▸ Instructions to follow:
Looking at the records below, say how many lines contain "الشاشة". Nothing else belongs in the answer.
____ Records for this task
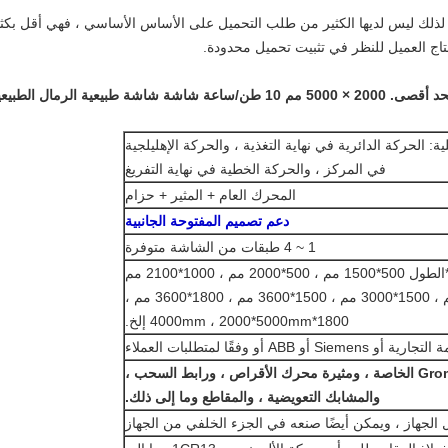
، لذلك ليس لديها الكثير من طلب التحميل على الأساس الأساسي ، فهي أقل بكثي
حتاج العميل للنظر في تثبيت تحميل محدودة.
1 ~ 4 الطوابق كحد أقصى. 2000 × 5000 مم 10 طن/ساعة شاشة شاشة طبي
ية: الحركة الدائرية في نهاية التغذية ، والحركة الإهليلجية
في المركز ، والحركة الخطية في نهاية التفريغ
المحرك العام + المثير + حزام
دعم تصميم المفتوحة الجانبية
1 ~ 4 طبقات من الشاشة متوفرة
عرض الشاشة العلوية*الطول 500*1500 مم ، 500*2000 مم ، 1000*2100 مم
، 1000*3000 مم ، 1500*3000 مم ، 1500*3600 مم ، 1800*3600 مم ،
1800*4000mm ، 2000*5000mm إلخ.
 ABB أو وفقًا لمتطلبات العملاء
يتم صنع شاشة Grommet الخاصة ، ومثيرة محرك الأقراص ، ورابط السحب ،
والمشابك التعويضية ، والمقاطع وما إلى ذلك.
الجهاز ، ويمكن أيضًا صنعه في الجزء الخلفي من الجهاز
________
▸ Response box:
2